The transition from wakefulness to sleep is one of the few rituals that remains universal—and yet it has become increasingly neglected. Surrounded by screens and artificial brightness, we carry daylight deep into the night. I started Nightside out of a desire to restore a sense of ritual to that passage: to design objects specifically for bedtime, when our surroundings should help us yield to rest, not resist it.
Science now affirms what instinct has always known: that the hour before sleep shapes the quality of our rest. But beyond data and studies, there is a simple truth—our nights deserve their own rhythm, a calm transition from the noise of the day to the quiet of the dark.

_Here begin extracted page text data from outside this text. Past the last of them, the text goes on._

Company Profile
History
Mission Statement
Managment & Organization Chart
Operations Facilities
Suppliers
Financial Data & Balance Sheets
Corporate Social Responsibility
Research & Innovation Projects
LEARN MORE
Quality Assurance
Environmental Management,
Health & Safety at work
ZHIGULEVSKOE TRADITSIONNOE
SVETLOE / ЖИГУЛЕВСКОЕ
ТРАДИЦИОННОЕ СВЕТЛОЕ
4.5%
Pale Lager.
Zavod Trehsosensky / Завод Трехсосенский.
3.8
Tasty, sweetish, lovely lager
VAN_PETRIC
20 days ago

Redefining the Bedside Lamp
For decades, the bedside lamp has been an afterthought—essentially a repurposed table lamp. Its purpose has been to fill a room with light, not to support the rituals of winding down. Too often it floods the space with glare, or conversely, fails to provide enough focused illumination for reading or writing in bed.
I set out to invert this paradigm. Could a lamp both reduce ambient brightness and deliver a precise, controllable beam for bedtime tasks such as reading? Could it be designed not to banish the night, but to collaborate with it?
An Exploration of Light
The search for that balance led me to an unlikely muse: the theatrical spotlight. In theater, the spotlight brings bright clarity in darkness while preserving the mood. I began to wonder if that same principle could be brought to the bedside—a way to illuminate the page of a book or a small circle of the room while allowing the rest to fall gently away.

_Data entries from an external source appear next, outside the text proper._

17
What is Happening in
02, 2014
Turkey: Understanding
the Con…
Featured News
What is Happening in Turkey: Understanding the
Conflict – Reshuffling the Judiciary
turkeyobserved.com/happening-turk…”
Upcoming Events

As a habitual night reader married to a light sleeper, I turned the problem into a personal experiment. I explored projection systems, optics, and lens geometry—first with cobbled-together proofs of concept, and later with CAD models and 3D-printed prototypes. Over several years, the project evolved from a fun design challenge into a serious endeavor that was ultimately rewarded with a utility patent for the optical projection system.

Form Follows Calm
The result of that process is the NS01, a lamp defined by precision and restraint. Its single warm-white LED is mounted in the base and emits light upward through the optical projection system, which in turn focuses it into a soft yet concentrated spotlight. The lamp’s translucent body diffuses a secondary glow—ambient light that illuminates only the bedside.

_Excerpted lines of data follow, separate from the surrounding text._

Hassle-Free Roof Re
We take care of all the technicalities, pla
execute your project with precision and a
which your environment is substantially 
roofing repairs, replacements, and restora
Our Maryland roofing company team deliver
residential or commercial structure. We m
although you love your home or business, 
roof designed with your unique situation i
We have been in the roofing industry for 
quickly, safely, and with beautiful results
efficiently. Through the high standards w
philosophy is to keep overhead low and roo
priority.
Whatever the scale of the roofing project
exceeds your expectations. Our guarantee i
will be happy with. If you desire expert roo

A tactile dimmer sits on the front of the lamp, easy to locate even in complete darkness. Every gesture, every lumen, has been considered for its impact on the surrounding night.
In the end, the NS01 is not designed to brighten a room—it’s designed to keep the night intact. It honors the subtle boundary between light and dark, serving those who read, reflect, or simply linger in the moments before sleep. It is, at its core, a design not for engagement, but for the act of letting go.